* _Task directions_
Work out how many lines in the entries contain the string "sambil", and give nothing but that number.
═════ Information given
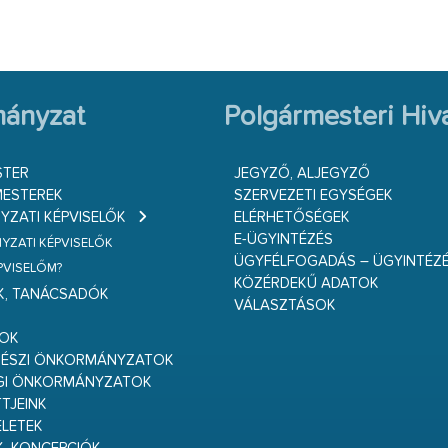
ányzat
Polgármesteri Hiva
STER
JEGYZŐ, ALJEGYZŐ
ESTEREK
SZERVEZETI EGYSÉGEK
ZATI KÉPVISELŐK
ELÉRHETŐSÉGEK
E-ÜGYINTÉZÉS
ZATI KÉPVISELŐK
ÜGYFÉLFOGADÁS – ÜGYINTÉZ
ÉPVISELŐM?
KÖZÉRDEKŰ ADATOK
K, TANÁCSADÓK
VÁLASZTÁSOK
S
GOK
RÉSZI ÖNKORMÁNYZATOK
GI ÖNKORMÁNYZATOK
TJEINK
ELETEK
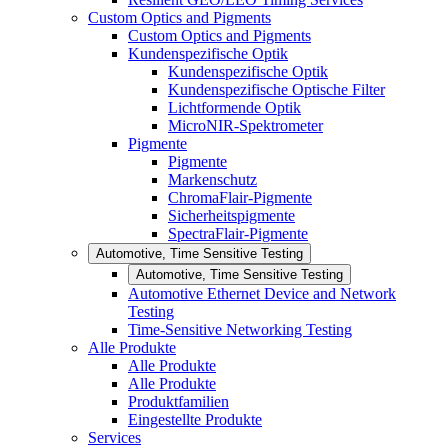
Custom Optics and Pigments
Custom Optics and Pigments
Kundenspezifische Optik
Kundenspezifische Optik
Kundenspezifische Optische Filter
Lichtformende Optik
MicroNIR-Spektrometer
Pigmente
Pigmente
Markenschutz
ChromaFlair-Pigmente
Sicherheitspigmente
SpectraFlair-Pigmente
Automotive, Time Sensitive Testing
Automotive, Time Sensitive Testing
Automotive Ethernet Device and Network
Testing
Time-Sensitive Networking Testing
Alle Produkte
Alle Produkte
Alle Produkte
Produktfamilien
Eingestellte Produkte
Services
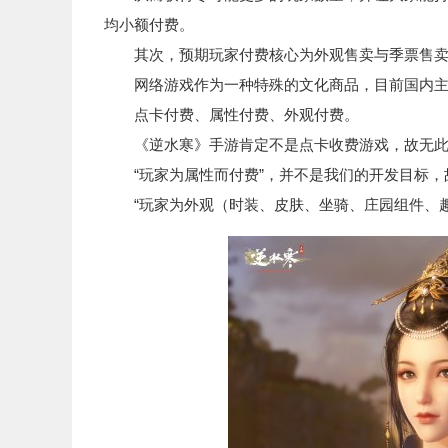
均小额付费。
其次，预期玩家付费核心为外观售卖与季票售卖
网络游戏作为一种特殊的文化商品，目前国内主
点卡付费、属性付费、外观付费。
《逆水寒》手游肯定不是点卡收费游戏，故无此
“玩家为属性而付费”，并不是我们的开发目标，
“玩家为外观（时装、皮肤、坐骑、庄园组件、趣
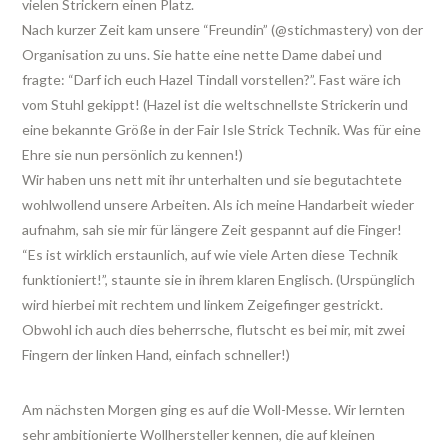
vielen Strickern einen Platz.
Nach kurzer Zeit kam unsere “Freundin” (@stichmastery) von der
Organisation zu uns. Sie hatte eine nette Dame dabei und
fragte: “Darf ich euch Hazel Tindall vorstellen?”. Fast wäre ich
vom Stuhl gekippt! (Hazel ist die weltschnellste Strickerin und
eine bekannte Größe in der Fair Isle Strick Technik. Was für eine
Ehre sie nun persönlich zu kennen!)
Wir haben uns nett mit ihr unterhalten und sie begutachtete
wohlwollend unsere Arbeiten. Als ich meine Handarbeit wieder
aufnahm, sah sie mir für längere Zeit gespannt auf die Finger!
“Es ist wirklich erstaunlich, auf wie viele Arten diese Technik
funktioniert!”, staunte sie in ihrem klaren Englisch. (Urspünglich
wird hierbei mit rechtem und linkem Zeigefinger gestrickt.
Obwohl ich auch dies beherrsche, flutscht es bei mir, mit zwei
Fingern der linken Hand, einfach schneller!)
Am nächsten Morgen ging es auf die Woll-Messe. Wir lernten
sehr ambitionierte Wollhersteller kennen, die auf kleinen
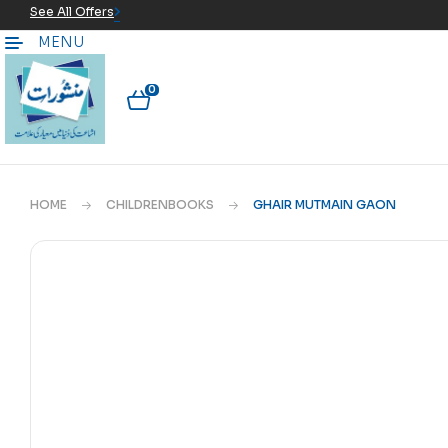
See All Offers
MENU
0
HOME
CHILDRENBOOKS
GHAIR MUTMAIN GAON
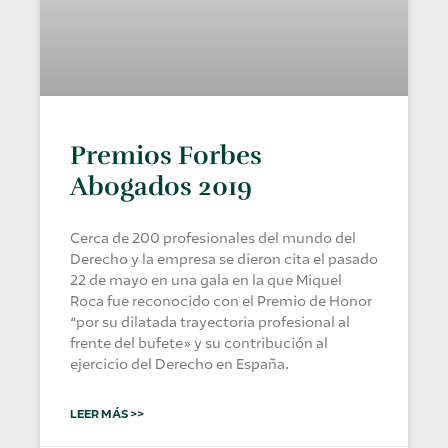
Premios Forbes
Abogados 2019
Cerca de 200 profesionales del mundo del
Derecho y la empresa se dieron cita el pasado
22 de mayo en una gala en la que Miquel
Roca fue reconocido con el Premio de Honor
“por su dilatada trayectoria profesional al
frente del bufete» y su contribución al
ejercicio del Derecho en España.
LEER MÁS >>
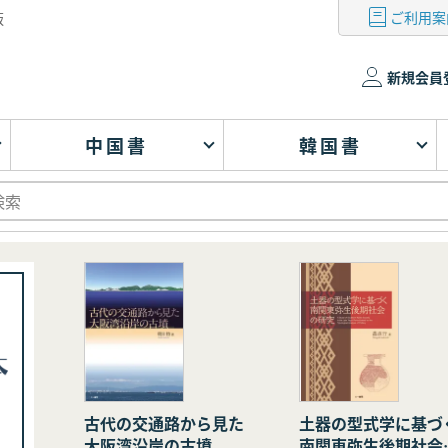
ご利用案
版
新規会員
中国書
韓国書
古代の交通路から見た
土器の型式学に基づ
大阪湾沿岸の古墳
南関東弥生後期社会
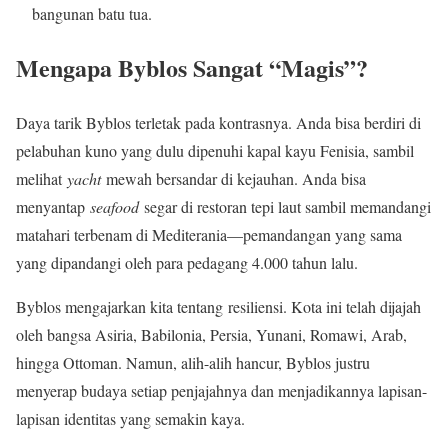
bangunan batu tua.
Mengapa Byblos Sangat “Magis”?
Daya tarik Byblos terletak pada kontrasnya. Anda bisa berdiri di
pelabuhan kuno yang dulu dipenuhi kapal kayu Fenisia, sambil
melihat
yacht
mewah bersandar di kejauhan. Anda bisa
menyantap
seafood
segar di restoran tepi laut sambil memandangi
matahari terbenam di Mediterania—pemandangan yang sama
yang dipandangi oleh para pedagang 4.000 tahun lalu.
Byblos mengajarkan kita tentang resiliensi. Kota ini telah dijajah
oleh bangsa Asiria, Babilonia, Persia, Yunani, Romawi, Arab,
hingga Ottoman. Namun, alih-alih hancur, Byblos justru
menyerap budaya setiap penjajahnya dan menjadikannya lapisan-
lapisan identitas yang semakin kaya.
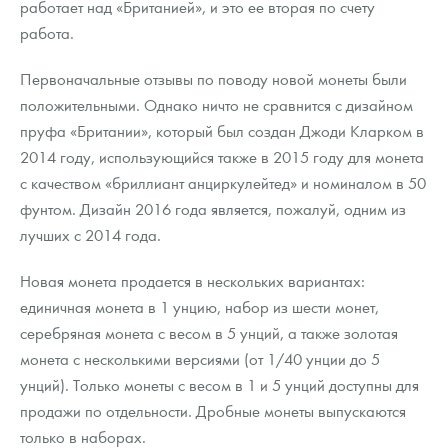
работает над «Британией», и это ее вторая по счету
работа.
Первоначальные отзывы по поводу новой монеты были
положительными. Однако ничто не сравнится с дизайном
пруфа «Британии», который был создан Джоди Кларком в
2014 году, использующийся также в 2015 году для монета
с качеством «бриллиант анциркулейтед» и номиналом в 50
фунтом. Дизайн 2016 года является, пожалуй, одним из
лучших с 2014 года.
Новая монета продается в нескольких вариантах:
единичная монета в 1 унцию, набор из шести монет,
серебряная монета с весом в 5 унций, а также золотая
монета с несколькими версиями (от 1/40 унции до 5
унций). Только монеты с весом в 1 и 5 унций доступны для
продажи по отдельности. Дробные монеты выпускаются
только в наборах.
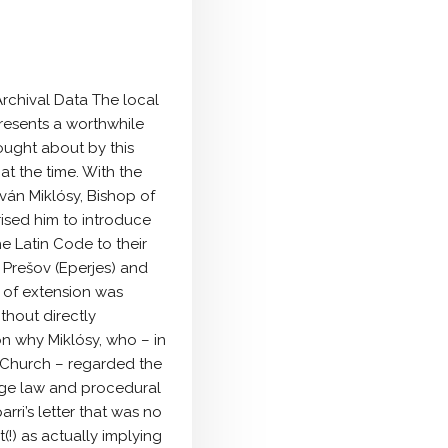
Archival Data The local
presents a worthwhile
ought about by this
at the time. With the
ván Miklósy, Bishop of
ised him to introduce
e Latin Code to their
Prešov (Eperjes) and
a of extension was
thout directly
on why Miklósy, who – in
in Church – regarded the
iage law and procedural
ri’s letter that was no
!) as actually implying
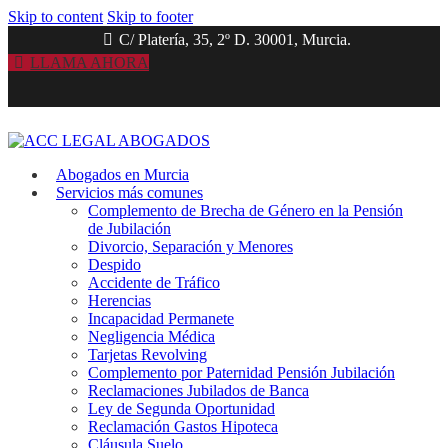
Skip to content
Skip to footer
C/ Platería, 35, 2º D. 30001, Murcia.
LLAMA AHORA
Abogados en Murcia
Servicios más comunes
Complemento de Brecha de Género en la Pensión
de Jubilación
Divorcio, Separación y Menores
Despido
Accidente de Tráfico
Herencias
Incapacidad Permanete
Negligencia Médica
Tarjetas Revolving
Complemento por Paternidad Pensión Jubilación
Reclamaciones Jubilados de Banca
Ley de Segunda Oportunidad
Reclamación Gastos Hipoteca
Cláusula Suelo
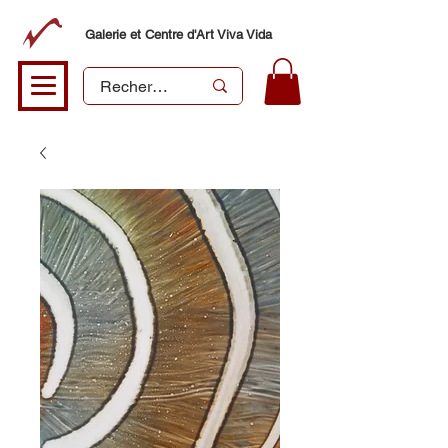
Galerie et Centre d'Art Viva Vida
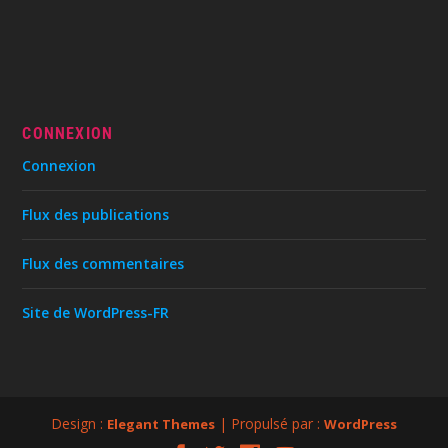
CONNEXION
Connexion
Flux des publications
Flux des commentaires
Site de WordPress-FR
Design :
| Propulsé par :
Elegant Themes
WordPress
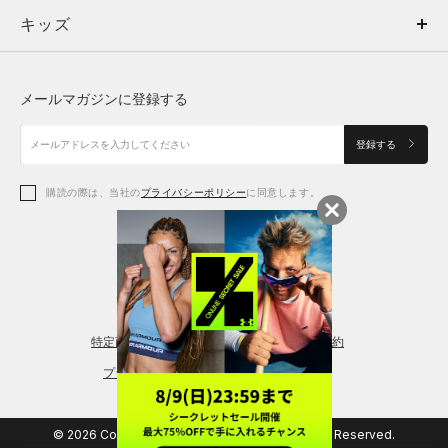
キッズ
トップス
ボトムス
キッズ
トップス
ボトムス
シューズ
シューズ
メールマガジンに登録する
ボトムス
シューズ
アクセサリー
アクセサリー
登録する
シューズ
アクセサリー
購読の際は、当社の
プライバシーポリシー
に同意します。
アクセサリー
スポーツブラ
レギンス＆タイツ
特定商取引法に基づく通販の表記
会員規約
プライバシーポリシー
© 2026 Copyright DOME Corporation. All Rights Reserved.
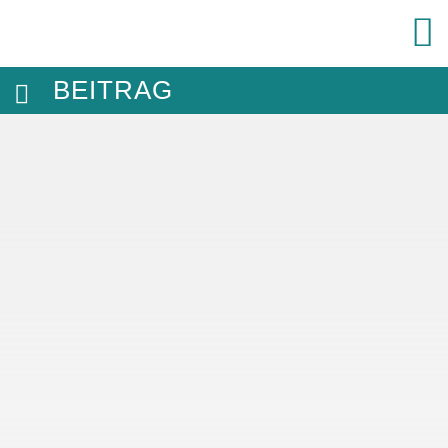
BEITRAG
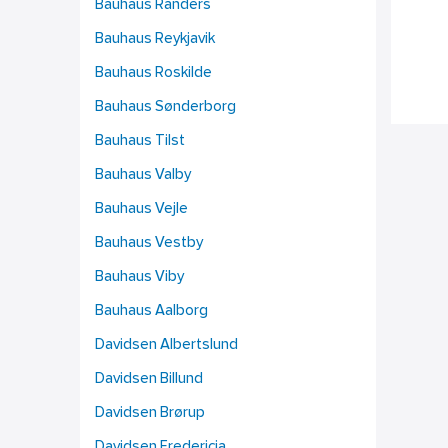
Bauhaus Randers
Bauhaus Reykjavik
Bauhaus Roskilde
Bauhaus Sønderborg
Bauhaus Tilst
Bauhaus Valby
Bauhaus Vejle
Bauhaus Vestby
Bauhaus Viby
Bauhaus Aalborg
Davidsen Albertslund
Davidsen Billund
Davidsen Brørup
Davidsen Fredericia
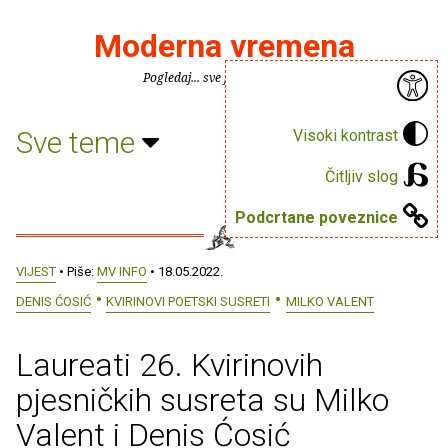
Moderna vremena
Pogledaj... sve je puno knjiga.
Sve teme
Visoki kontrast
Čitljiv slog
Podcrtane poveznice
VIJEST
• Piše:
MV INFO
• 18.05.2022.
DENIS ĆOSIĆ
KVIRINOVI POETSKI SUSRETI
MILKO VALENT
Laureati 26. Kvirinovih
pjesničkih susreta su Milko
Valent i Denis Ćosić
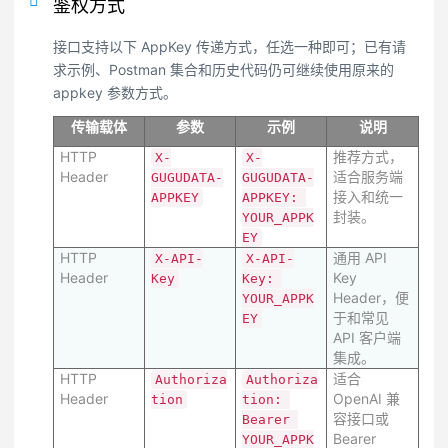
鉴权方式
接口支持以下 AppKey 传递方式，任选一种即可；已有请
求示例、Postman 集合和历史代码仍可继续使用原来的
appkey 参数方式。
传输载体
参数
示例
说明
HTTP
推荐方式，
X-
X-
Header
适合服务端
GUGUDATA-
GUGUDATA-
接入和统一
APPKEY
APPKEY: 
封装。
YOUR_APPK
EY
HTTP
通用 API
X-API-
X-API-
Header
Key
Key
Key: 
Header，便
YOUR_APPK
于和常见
EY
API 客户端
集成。
HTTP
适合
Authoriza
Authoriza
Header
OpenAI 兼
tion
tion: 
容接口或
Bearer 
Bearer
YOUR_APPK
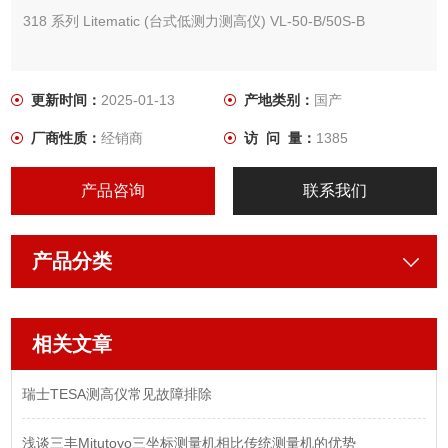
318 系列 Litematic (台式低测力测高仪) VL-50-B/50S-B
• Litematic (台式低测力测高仪) 的超低测力为 0.01N，用于测 量
易变形工件和高精度零件。
更新时间：
2025-01-13
产地类别：
国产
厂商性质：
经销商
访 问 量：
1385
• 通过使用 Litematic 特性，0.15N 和 1N 型能够以特定测量力 进
行测量，而 0.01N 型适用于测量易损工件。 *1:
产品咨询
联系我们
产品分类
相关文章
瑞士TESA测高仪常见故障排除
浅谈三丰Mitutoyo三坐标测量机相比传统测量机的优势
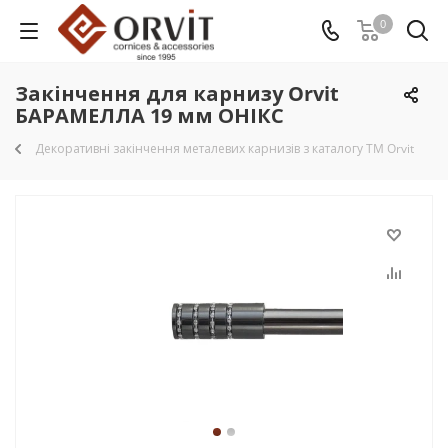
0
Закінчення для карнизу Orvit
БАРАМЕЛЛА 19 мм ОНІКС
Декоративні закінчення металевих карнизів з каталогу TM Orvit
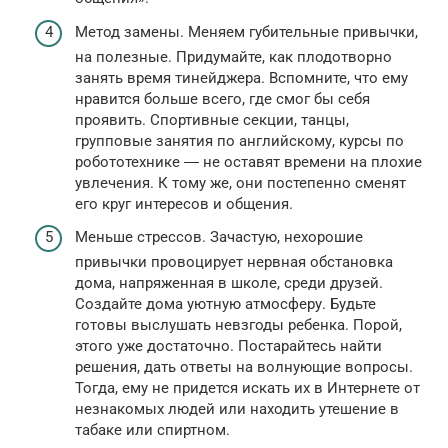
Метод замены. Меняем губительные привычки,
на полезные. Придумайте, как плодотворно
занять время тинейджера. Вспомните, что ему
нравится больше всего, где смог бы себя
проявить. Спортивные секции, танцы,
групповые занятия по английскому, курсы по
робототехнике ― не оставят времени на плохие
увлечения. К тому же, они постепенно сменят
его круг интересов и общения.
Меньше стрессов. Зачастую, нехорошие
привычки провоцирует нервная обстановка
дома, напряженная в школе, среди друзей.
Создайте дома уютную атмосферу. Будьте
готовы выслушать невзгоды ребенка. Порой,
этого уже достаточно. Постарайтесь найти
решения, дать ответы на волнующие вопросы.
Тогда, ему не придется искать их в Интернете от
незнакомых людей или находить утешение в
табаке или спиртном.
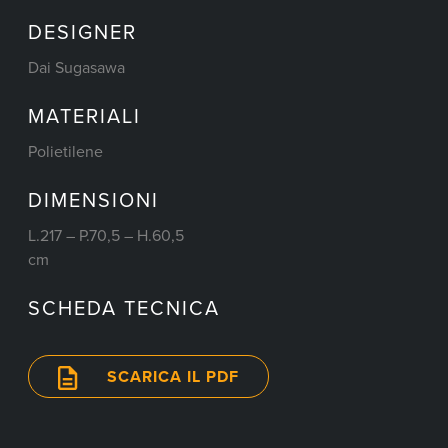
DESIGNER
Dai Sugasawa
MATERIALI
Polietilene
DIMENSIONI
L.217 – P.70,5 – H.60,5
cm
SCHEDA TECNICA
SCARICA IL PDF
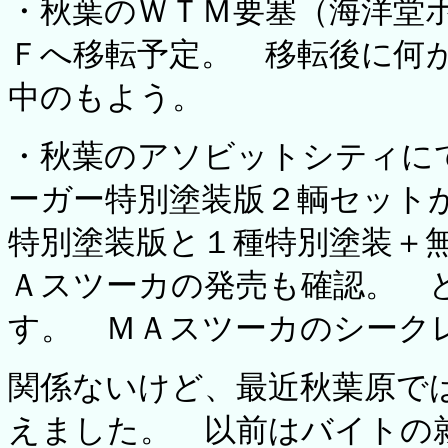
・秋葉のＷＴＭ要塞（海洋堂
Ｆへ移転予定。 移転後に何
中のもよう。
・秋葉のアソビットシティに
ーガー特別塗装版２輌セット
特別塗装版と１種特別塗装＋
Ａスツーカの発売も確認。 
す。 ＭＡスツーカのシーク
関係ないけど、最近秋葉原で
えました。 以前はバイトの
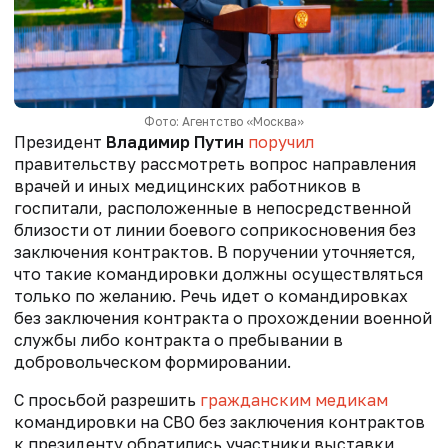
Фото: Агентство «Москва»
Президент
Владимир Путин
поручил
правительству рассмотреть вопрос направления
врачей и иных медицинских работников в
госпитали, расположенные в непосредственной
близости от линии боевого соприкосновения без
заключения контрактов. В поручении уточняется,
что такие командировки должны осуществляться
только по желанию. Речь идет о командировках
без заключения контракта о прохождении военной
службы либо контракта о пребывании в
добровольческом формировании.
С просьбой разрешить
гражданским медикам
командировки на СВО без заключения контрактов
к президенту обратились участники выставки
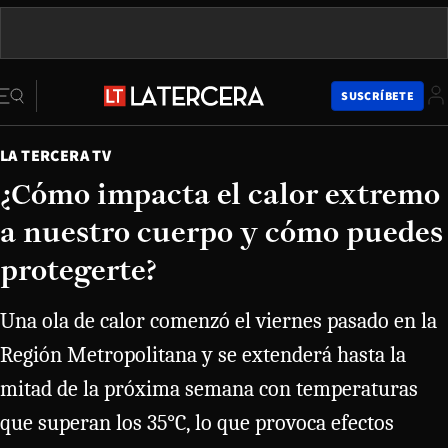
SUSCRÍBETE
LA TERCERA TV
¿Cómo impacta el calor extremo
a nuestro cuerpo y cómo puedes
protegerte?
Una ola de calor comenzó el viernes pasado en la
Región Metropolitana y se extenderá hasta la
mitad de la próxima semana con temperaturas
que superan los 35°C, lo que provoca efectos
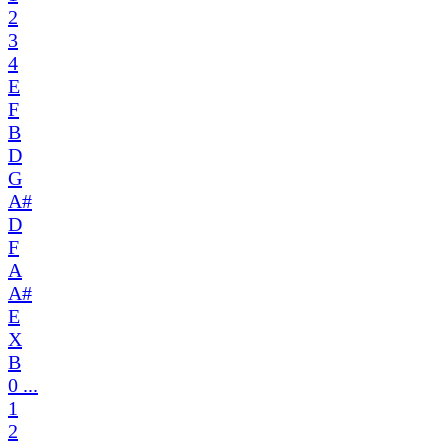
2
3
4
E
F
B
D
G
A#
D
F
A
A#
E
X
B
0 ...
1
2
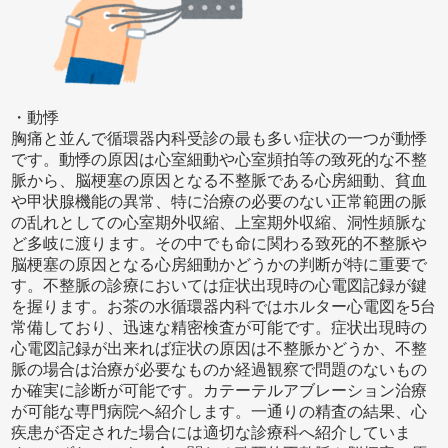
・動悸
胸痛と並んで循環器内科受診の最も多い症状の一つが動悸
です。動悸の原因は心室細動や心室頻拍等の致死的な不整
脈から、脳梗塞の原因となる不整脈である心房細動、貧血
や甲状腺機能の異常、特に治療の必要のない正常範囲の脈
の乱れとしての心室期外収縮、上室期外収縮、洞性頻脈な
ど多岐に渡ります。その中でも命に関わる致死的不整脈や
脳梗塞の原因となる心房細動かどうかの判断が特に重要で
す。不整脈の診療においては症状出現時の心電図記録が鍵
を握ります。お茶の水循環器内科ではホルター心電図を5台
常備しており、迅速な精密検査が可能です。症状出現時の
心電図記録が出来れば症状の原因は不整脈かどうか、不整
脈の場合は治療が必要なものか経過観察で問題のないもの
か確実に診断が可能です。カテーテルアブレーション治療
が可能な専門病院へ紹介します。一通りの精査の結果、心
疾患が否定された場合には適切な診療科へ紹介していま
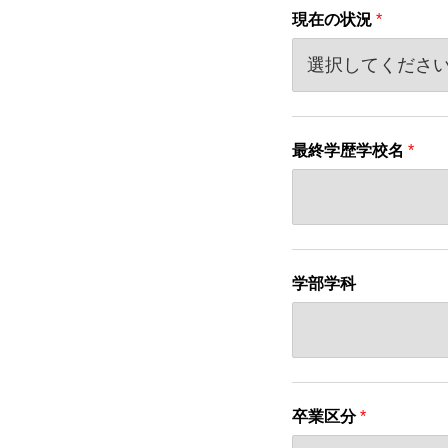
現在の状況
*
最終学歴学校名
*
学部学科
卒業区分
*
══════════
* _Output_
2